Si bien la familia es la primera educadora y formadora —cualquiera sea su integración por adultos cuidadores—, la familia no puede sola cumplir el rol de la escuela. Y en la pandemia esto se evidenció claramente. Según datos de Unicef, uno de cada cuatro niños y adolescentes convivieron en pandemia con adultos con problemas de salud mental, problemas en algunos casos preexistentes a ese contexto y en otros evidenciados y potenciados por la pandemia: pérdida de la fuente de trabajo, de seres queridos, enfermedades, cierre de negocios, desempleo, separaciones de parejas. Muchas heridas que afectaron fundamentalmente a los niños y adolescentes que para colmo no podían concurrir a la escuela por el aislamiento social obligatorio.

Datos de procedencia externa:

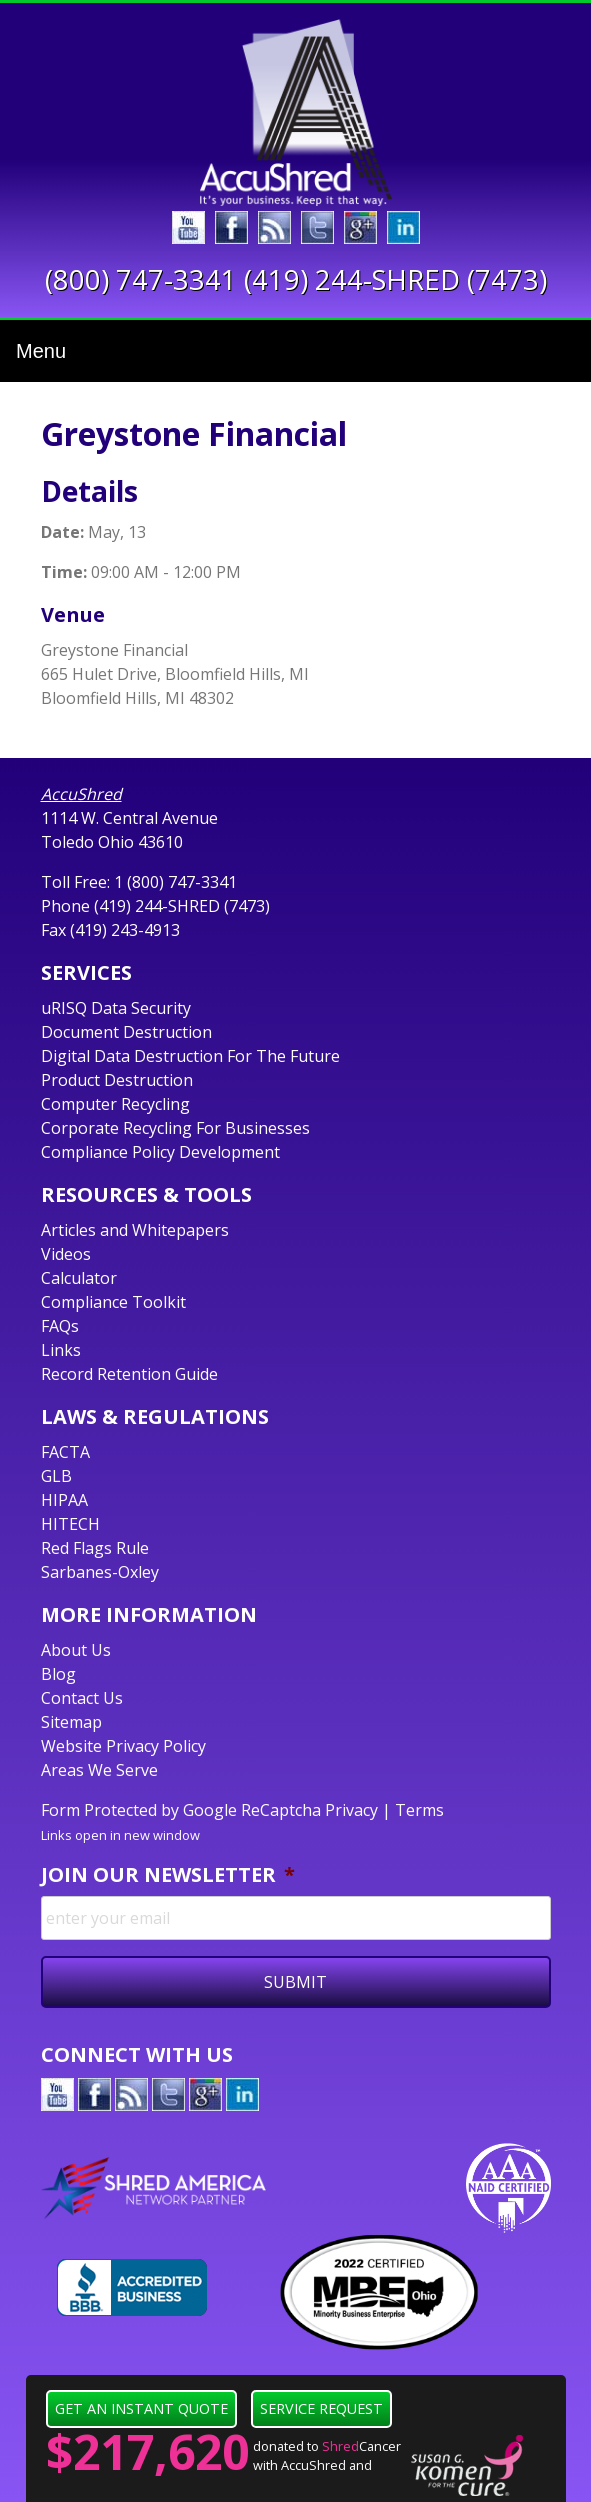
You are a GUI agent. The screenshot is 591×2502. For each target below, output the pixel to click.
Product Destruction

¿Dónde podían reparar esos niños, niñas y adolescentes esas heridas si no se veían con sus seños y sus compañeros?, ¿Dónde encontrar la mirada y el afecto? Y surge mi recuerdo y vivencia personal cuando disfrutaba tanto ir a la primaria y a la secundaria luego. Vivía solo con mi madre y ella trabajaba todo el día. ¿Dónde podía estar yo mejor que en la escuela con las seños, profes y compañeros? Y si no era en la escuela, me refugiaba en la querida Biblioteca Argentina de Rosario, donde me esperaban con un mate cocido caliente y cientos de libros que hacían volar mi imaginación y me hacía olvidar mis angustias.
La escuela es para mi, permítanme, Tierra Santa, lugar sagrado que te recibe y cobija. ¿Por qué atacarla entonces? Desde la sociedad, desde el Estado, desde algunos medios, ¿por qué? Duele verla ultrajada, vandalizada, despojada de recursos. ¡Como duele! La escuela repara heridas de la sociedad, y muchas veces resulta lastimada ella. Defendela como a tu hogar, tu familia, no la lastimes. Es el último de los bastiones en pie.